Geat! So we've built a neural network that learns to classify documents.
Yet, as we can see, it takes ages to train (and even with a GPU: a lot more time) compared to all former models. Worse, it does not achieve the accuracy of the best off-the shelf models from SciKit-Learn. The above model can be made to achieve around 80% max. accuracy if you can use 300- or 100-dimensional word-embeddings and train the model long enough (15-20 epochs). With 50d embeddings and no embedding layer training, you need to run for about 20-30 epochs to converge on around 67% accuracy. So these results are a long shot from the 90% SOTA accuracy that is possible on this dataset and even the 85% we can achieve with the very ad-hoc "blitz-classification-experiment" from SciKit-Learn's own tutorial.
Overall, I wrote this "tutorial" mostly to demonstrate that you should probably focus on simple things first, before you dive head-first into Deep Learning:
- Learn your own embeddings (ideally from a text collection matching your target domain), and make sure to add those mission-critical collocations that Mikolov points out in his famous word2vec NIPS paper (pro-tip: all of which is trivial when working with Gensim).

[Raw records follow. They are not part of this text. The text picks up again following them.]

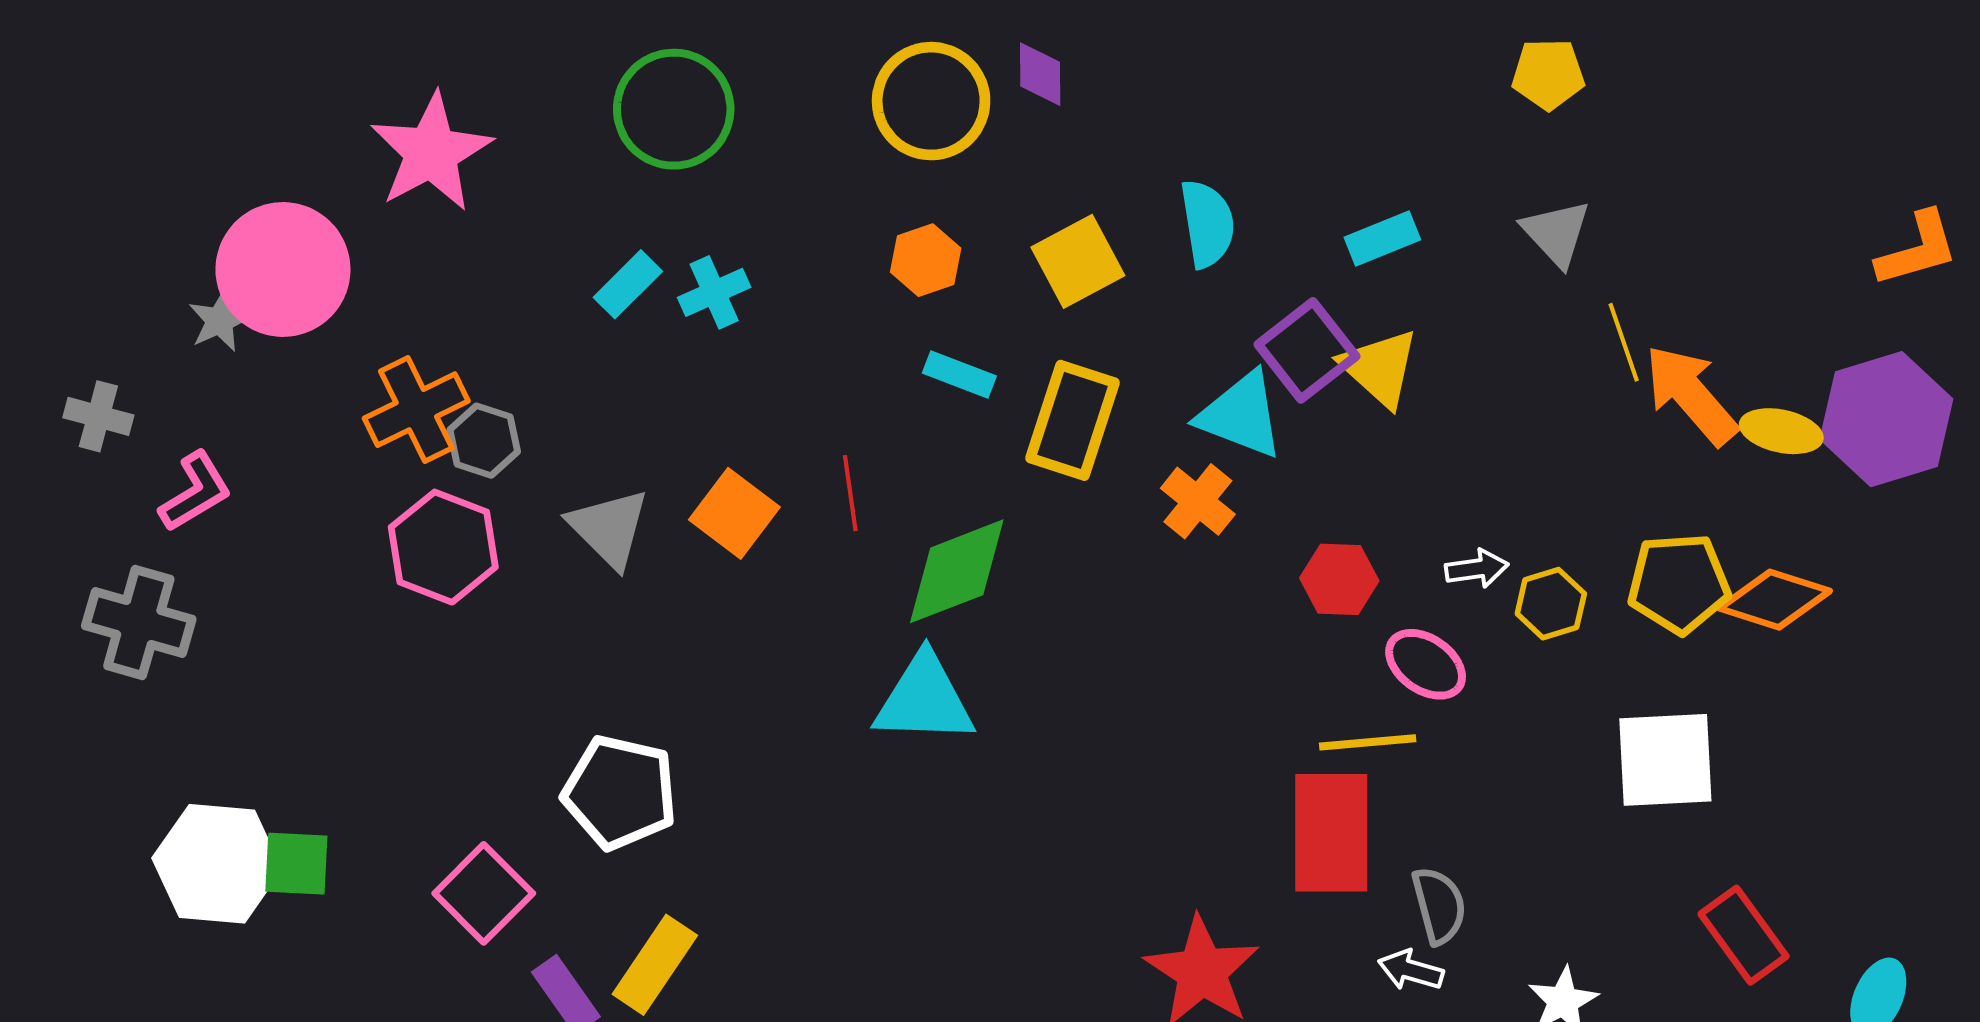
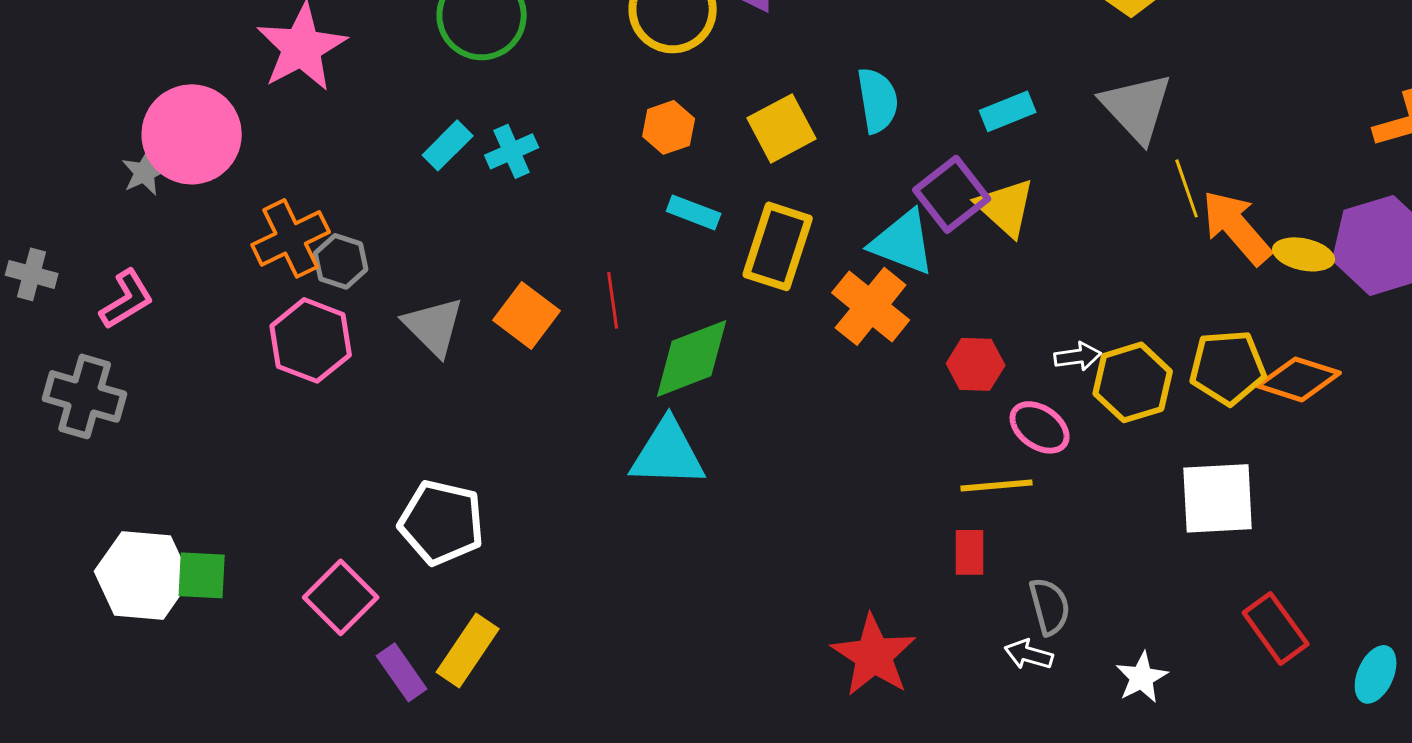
gray triangle: (1556, 233) -> (1137, 107), size x1.4
gray cross: (98, 416) -> (32, 274), moved
orange cross: (1198, 501) -> (871, 306), size x1.4
yellow hexagon: (1551, 604) -> (1133, 382), size x1.5
red rectangle: (1331, 833) -> (970, 552), size x0.5

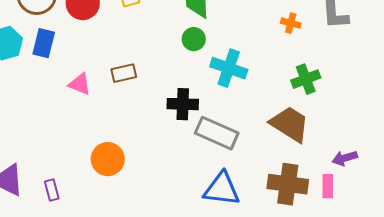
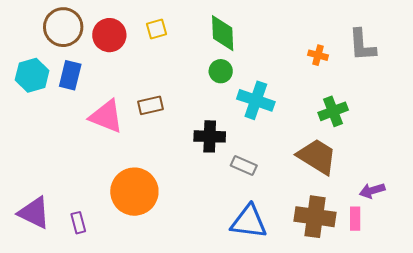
pink triangle: (80, 84) -> (106, 116), size x1.5
gray rectangle: (217, 133) -> (244, 166), size x0.6
orange circle: (108, 159) -> (134, 192), size x1.4

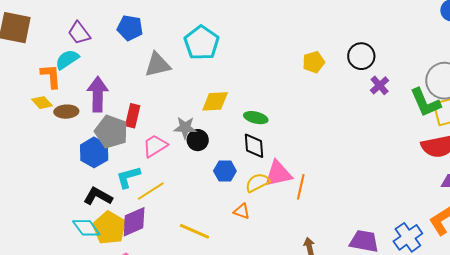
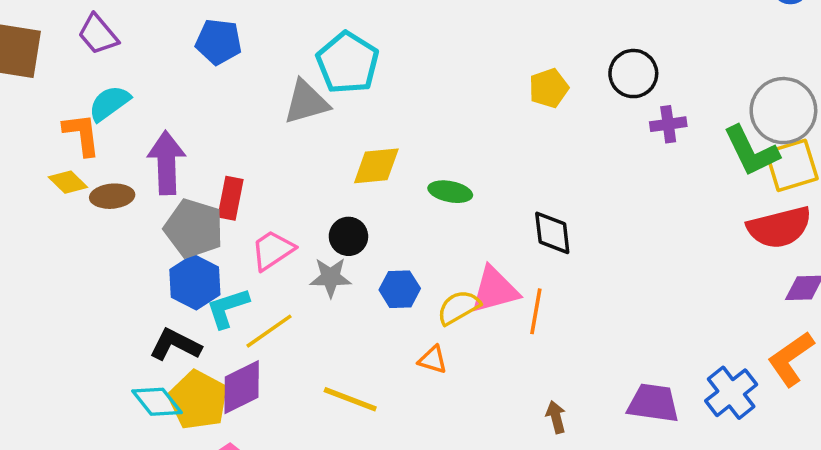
purple trapezoid: (79, 33) -> (98, 34), moved
gray triangle: (157, 65) -> (306, 102), moved
purple cross: (380, 85) -> (668, 124), turned 36
gray star: (185, 128) -> (331, 277), moved
black diamond: (254, 146) -> (552, 233), moved
blue hexagon: (94, 152) -> (195, 282), moved

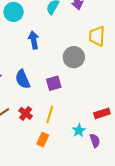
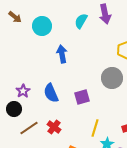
gray circle: (74, 57) -> (112, 78), moved
yellow line: (50, 114) -> (95, 128), moved

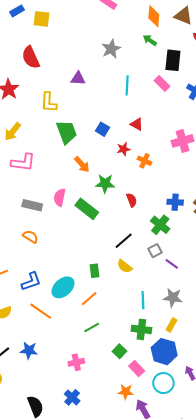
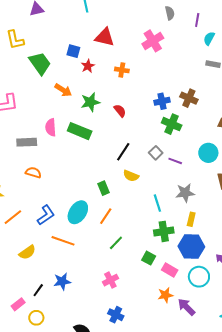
red triangle: (137, 124) -> (105, 37), size x1.5
red star: (124, 149) -> (88, 66), moved
green cross: (160, 225) -> (172, 124), moved

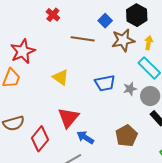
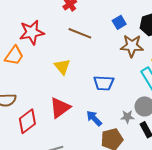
brown line: (83, 39) -> (80, 33), moved
gray star: (130, 89) -> (127, 117), moved
blue arrow: (85, 137) -> (94, 118), moved

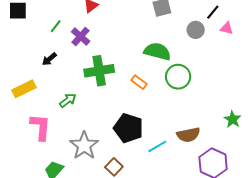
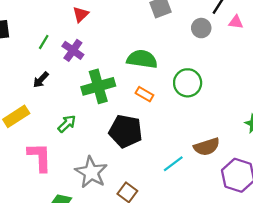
green semicircle: (157, 51) -> (142, 59), moved
black pentagon: (128, 128) -> (126, 131), moved

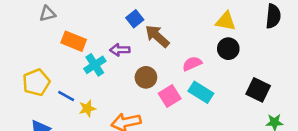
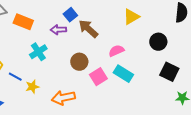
yellow triangle: (226, 21) -> (131, 17), moved, turned -42
orange rectangle: (74, 41) -> (23, 22), moved
black circle: (228, 49) -> (158, 42), moved
purple arrow: (120, 50) -> (58, 30), moved

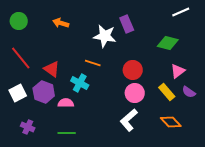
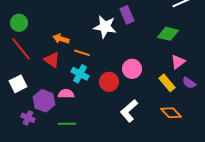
green circle: (19, 21) -> (19, 23), moved
orange arrow: (61, 23) -> (61, 39), moved
orange line: (93, 63) -> (82, 53), moved
red circle: (133, 70) -> (109, 82), moved
purple hexagon: (44, 92) -> (44, 101), moved
pink circle: (135, 93) -> (132, 69), moved

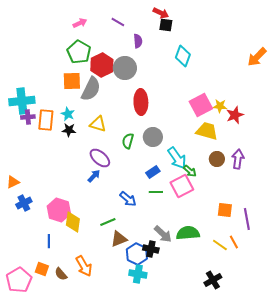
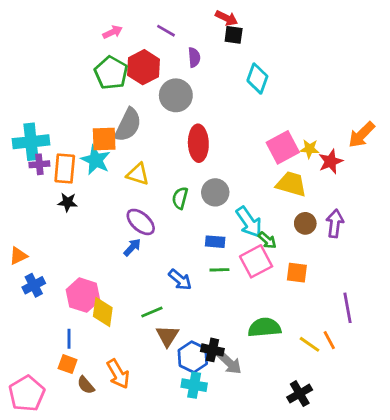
orange arrow: (257, 57) -> (362, 135), moved
red hexagon: (102, 65) -> (143, 67), moved
orange square: (72, 81) -> (104, 139), moved
cyan star: (68, 114) -> (96, 160), size x1.5
black star: (69, 130) -> (68, 202), moved
blue rectangle: (153, 172) -> (215, 242), turned 40
orange square: (225, 210) -> (297, 273), moved
gray arrow: (163, 234) -> (229, 363), moved
brown triangle: (119, 239) -> (167, 336), turned -36
orange square: (42, 269) -> (68, 364), moved

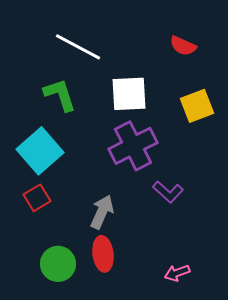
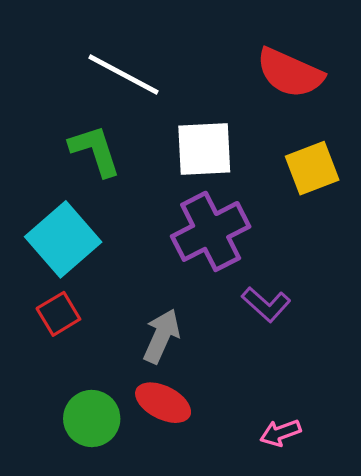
red semicircle: (183, 46) -> (290, 73), size x1.6
red ellipse: (103, 254) -> (163, 403), turned -56

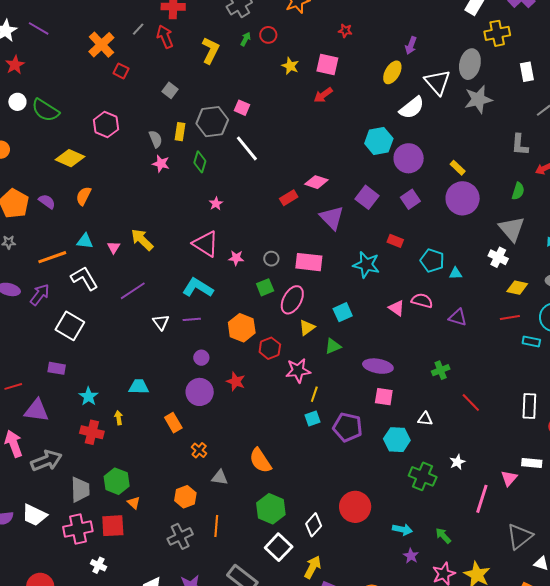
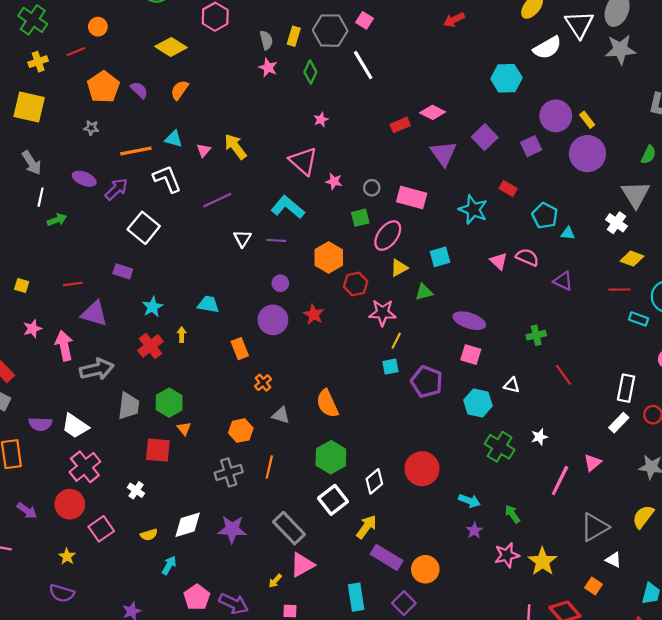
purple circle: (409, 158) -> (556, 116), moved
red cross: (92, 432) -> (150, 346), turned 30
white rectangle: (532, 463) -> (619, 423), moved, turned -60
pink cross: (78, 529) -> (85, 467), moved, turned -36

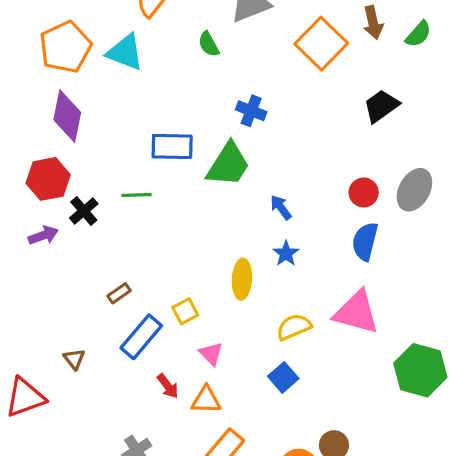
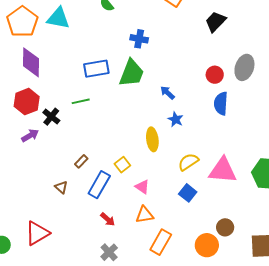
pink triangle: (356, 312) -> (223, 170), moved
brown triangle: (74, 359) -> (61, 187), moved
red arrow: (168, 386) -> (108, 219), moved

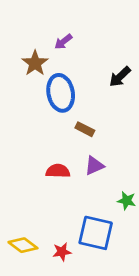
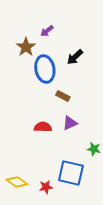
black arrow: (120, 77) -> (75, 57), moved

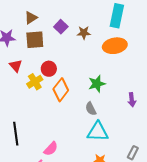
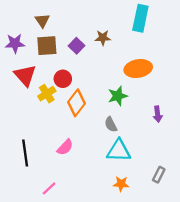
brown triangle: (31, 18) -> (42, 21), turned -32
purple square: (61, 27) -> (77, 46), moved
orange ellipse: (115, 46) -> (138, 69), moved
red triangle: (16, 66) -> (25, 75), size x1.5
pink semicircle: (51, 149) -> (65, 147), moved

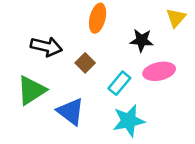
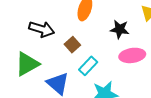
cyan rectangle: (119, 83) -> (88, 66), moved

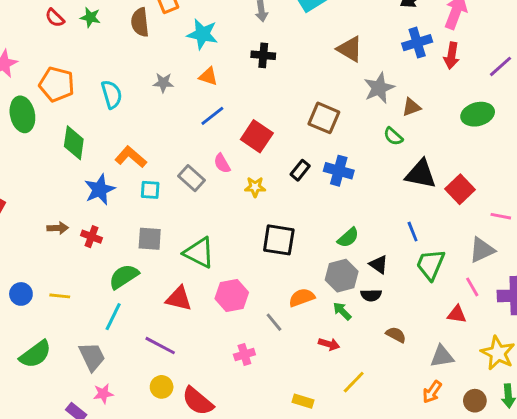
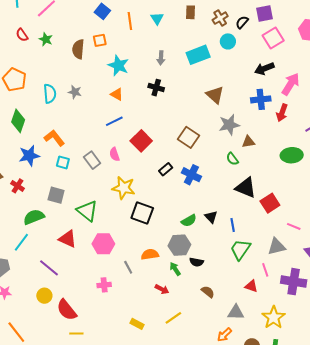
gray star: (163, 83) -> (75, 92), moved
yellow star: (255, 187) -> (124, 188), moved, size x1.6
black triangle: (379, 264) -> (211, 217), moved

- It is cool that we now can replace old-school TF-IDF vectors with modern-day neural word embeddings; But do use them in an "old school" ML model first, because its simple and fast; If for nothing else than to make sure you need or even can expect more performance from a Deep Learning classifier at an econmically viable expense.
And so, the challenge remains: How to actually beat the state-of-the-art in text classification with Deep Learning?
At the very least: "Its tricky"!
Very well-designed conv nets, and rather recent research on belief networks only in the most recent years managed to achieve the same ballpark results as the state-of-the-art results with "old school" ML models. But most of even the current Deep Learning research does not actually beat those "old" models on these two datasets.
(Which is not to say that stuff like VAEs are very cool though - and probalby would unfold their "full beauty" if you had a much larger dataset - see next.)
And probably by using LSTMs, GRU-RNNs, and (IMO: in particular) CharCNNs, to train sequence models might get you even beyond the state-of-the-art - if you have the resources and the data to even think of that, and an extensive amount of time to develop your specialized classifier/system.
(And the resources to run the inference on that mega-model in production, too, by the way...)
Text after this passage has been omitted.